Inglaterra muestra su mejor cara en la Ciudad de México
La actuación de Inglaterra contra México en la Copa del Mundo mostró un nuevo lado del equipo, resaltando su resiliencia y unidad bajo presión.
Por Celia Díaz
7 de julio de 2026 a las 00:18

El partido estaba programado para comenzar, pero la madre naturaleza, siempre omnipotente, decidió mantener a todos en espera. La presión aumentó, pero una vez que el encuentro dio inicio y los himnos nacionales fueron cantados por los aficionados, dominados en su mayoría por la afición local, entendimos que esa noche sería especial. Una noche de fuego y truenos. Para Inglaterra, los Tres Leones experimentaron lo que todos presenciamos: un caldero vibrante de energía mexicana. Los aficionados no solo querían ganar; deseaban una victoria contundente. En cualquier otra década del fútbol moderno, habría presenciado ese deseo cumplido. He vivido demasiados años de angustia y fracasos de Inglaterra. Desde 1990, cuando Paul Gascoigne lloró tras recibir una tarjeta amarilla que lo suspendía para la final, hasta la humillación del 4-1 ante Alemania en el Mundial de Sudáfrica 2010.

A pesar de algunas mejoras bajo la dirección de Gareth Southgate, la victoria seguía siendo esquiva, con fracasos en 2018 y 2022. La frase "Inglaterra siempre se rinde" se había convertido en un mantra. Este fue también el escenario donde Diego Maradona rompió los corazones de los aficionados ingleses con la famosa "Mano de Dios". Sin embargo, el domingo por la noche, contra México, vi algo que nunca había presenciado antes, gracias a este equipo y su entrenador.
Bajo la dirección de Thomas Tuchel, el equipo adoptó un enfoque pragmático y decidido. Los jugadores ignoraron las distracciones y se concentraron en lo que podían controlar. Enfrentaron el duro entorno de la Ciudad de México y lo utilizaron a su favor. Los jóvenes futbolistas, acostumbrados a la presión del fútbol moderno, soportaron una gran carga. Gracias al trabajo de Southgate y Tuchel, se han vuelto más fuertes; esta es una verdadera hermandad. Como resultado, presencié la actuación más heroica de Inglaterra que recuerdo. Jude Bellingham, Jordan Pickford y Anthony Gordon jugaron los mejores partidos de sus carreras. Harry Kane perdió la voz al finalizar el encuentro. Bellingham y Ezri Konsa cayeron al suelo al sonar el silbato final. Fue una noche de leones que lucharon contra un público hostil, la altitud, el clima y, honestamente, el árbitro. Fue una guerra física y mental en la que también tuvieron que jugar con 10 hombres desde el minuto 56.

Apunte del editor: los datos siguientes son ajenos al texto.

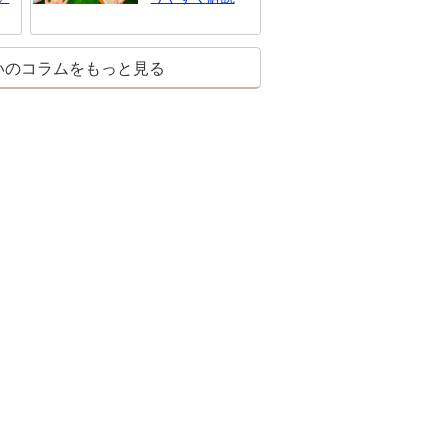
いのコラムをもっと見る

La actuación recordó una de mis citas favoritas del filósofo Viktor Frankl: "Lo que da luz debe soportar la quema". Después del partido, el equipo de Inglaterra y su cuerpo técnico se dirigieron hacia los aficionados que, a pesar de la lluvia y el trueno, resistieron para ver a su equipo triunfar. Juntos, de la mano, todos cantaron el clásico de Oasis "Wonderwall", un nuevo himno para el equipo y el país. Fue el final perfecto. Ahora, Inglaterra se prepara para cambiar la altitud de la Ciudad de México por la humedad de Miami, donde se enfrentará a un enemigo conocido: el gigante Erling Haaland y su Noruega. Quizás, solo quizás, este equipo de héroes será el que finalmente me salve.